Papa Francisco canoniza João XXIII e João Paulo II

 
              A cerimônia de canonização de dois Papas foi uma das maiores em público dos tempos modernos. Trezentas mil pessoas na Praça São Pedro e até na via della Conciliazione, a grande avenida que conecta com o Lungotevere o Estado Vaticano. Estima-se que quinhentas mil pessoas acompanharam nas ruas de Roma, a Cidade Eterna, o grande evento.

             Dada a sua relevância e a diversa mensagem transmitida pelos dois Pontífices, seria de estranhar que não houvesse comentários sobre o significado da elevação dos dois novos santos da Igreja.

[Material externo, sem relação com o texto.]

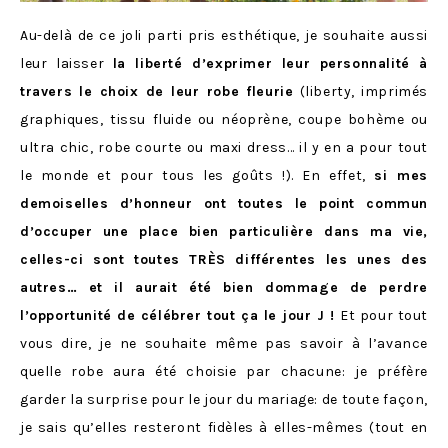
Au-delà de ce joli parti pris esthétique, je souhaite aussi
leur laisser
la liberté d’exprimer leur personnalité à
travers le choix de leur robe fleurie
(liberty, imprimés
graphiques, tissu fluide ou néoprène, coupe bohème ou
ultra chic, robe courte ou maxi dress… il y en a pour tout
le monde et pour tous les goûts !). En effet,
si mes
demoiselles d’honneur ont toutes le point commun
d’occuper une place bien particulière dans ma vie,
celles-ci sont toutes TRÈS différentes les unes des
autres… et il aurait été bien dommage de perdre
l’opportunité de célébrer tout ça le jour J !
Et pour tout
vous dire, je ne souhaite même pas savoir à l’avance
quelle robe aura été choisie par chacune: je préfère
garder la surprise pour le jour du mariage: de toute façon,
je sais qu’elles resteront fidèles à elles-mêmes (tout en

              Não é segredo que pela sua postura e respectiva posição, Papa Francisco está muito mais próximo de Papa Roncalli, o Papa Bom, que surpreendeu ao mundo com a sua eleição – a primeira interpretação é que seria um Pontifice de transição, dada a idade avançada. Nascido na vila de Sotto il Monte, em casebre de camponeses, na tarda manhã de 25 de novembro de 1881, e elevado à Sé de Pedro a 28 de outubro de 1958, logo faria setenta e sete anos. Para muitos vaticanistas, o conclave elegera um velhinho que prepararia a Igreja para a vinda de outro Papa, mais jovem. Após o longo pontificado de Pio XII, e as celeumas provocadas, a Igreja necessitaria de um intervalo, que a preparasse para novo e enérgico Sucessor de Pedro.

               Todos sabemos que não foi assim. É interessante como se escreve a História. O desígnio de certas ações pode escapar por inteiro aos que as urdiram, como os quase cinco anos do pontificado joanino o demonstraram. Escolheram um ancião, um Papa de transição – que em português se traduziria melhor por interino – e não é que este senhor, logo depois de canonicamente aceitar o encargo, perguntado que nome escolheria, responderia  João.  

              Nesse instante, soou a primeira campaínha: João, o apóstolo das gentes ? Desde a Idade Média, 7 de agosto de 1316, princípios do século XIV portanto, que esse nome não fora assumido por nenhum pontífice. Esse primeiro toque terá inquietado algum prelado conservador, mas em meio ao entusiasmo geral com o bom e simpático velhinho, tal indício de comprometimento maior do que o de um mero Papa de transizione passaria desapercebido.

               Em breve, no entanto, João XXIII mostraria ao que veio. Depois dos fatos, é fácil um desígnio. Como o atual, pela sua humildade e imensa simpatia, o novo Pontífice, ao invés de uma hierática sombra, começou a surpreender o mundo. Primeiro, a  Cidade Eterna, que é compreensivelmente cética diante dos Santos Pontífices. No entanto, a sua imprevista visita à Prisão de Rebibbia indicaria que o Bispo de Roma não se considerava prisioneiro dos muros vaticanos, e estendia a sua mão aos infelizes da Terra.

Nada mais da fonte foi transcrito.